Des groupes de jeunes essentiellement constitués de commerçants ont investi les rues de la capitale économique pour manifester leur ras-le-bol en scandant des slogans hostiles à l’armée. Ils s’attaquaient à des édifices publics comme la mairie de Bobo où une tentative d’incendie a été évitée de justesse avec toutefois des dégâts matériels très importants. La direction régionale des Douanes de l’Ouest sera, quant à elle, vandalisée par une foule en colère.

Pris de panique, de nombreux commerçants procédaient à l’évacuation de leurs marchandises pour les sécuriser à domicile, et la tension déjà palpable baissera en fin de matinée. On pensait le calme revenu lorsque des coups de feu commençèrent à nouveau à retentir dans la ville. Regroupés devant le camp militaire, les mutins vont progressivement investir les différents secteurs. Une journée d’angoisse et d’incertitude pour les Bobolais qui seront soumis durant toute cette fête de l’Ascension à des tirs d’armes automatiques.

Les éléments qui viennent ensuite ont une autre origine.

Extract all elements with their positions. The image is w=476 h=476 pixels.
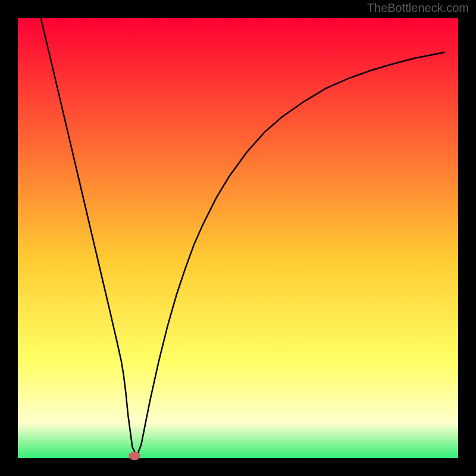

Jusqu’à hier 17h les bérets rouges régnaient en maîtres absolus dans une ville presque déserte. Terrées chez elles, les populations apeurées ne savaient plus à quel saint se vouer. Nul doute que la nuit d’hier a été aussi longue que la précédente pour les habitants de Sya. Des Bobolais qui ont du mal à comprendre ce qui leur arrive. Un couvre-feu a été instauré de 18h à 6h du matin.